> [Goal of the exercise] If a line of the material contains "artista", copy it.

> [Exercise materials]
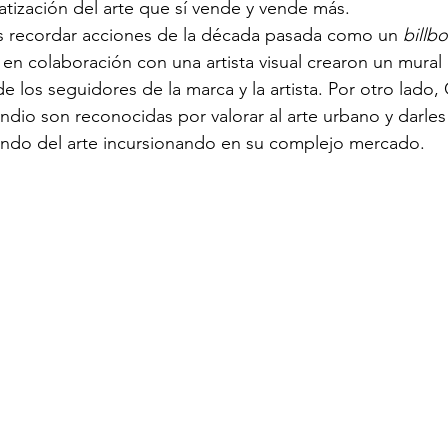
tización del arte que sí vende y vende más.
recordar acciones de la década pasada como un 
billb
en colaboración con una artista visual crearon un mural 
e los seguidores de la marca y la artista. Por otro lado
dio son reconocidas por valorar al arte urbano y darles 
undo del arte incursionando en su complejo mercado.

> [The completed task]
en colaboración con una artista visual crearon un mural 
e los seguidores de la marca y la artista. Por otro lado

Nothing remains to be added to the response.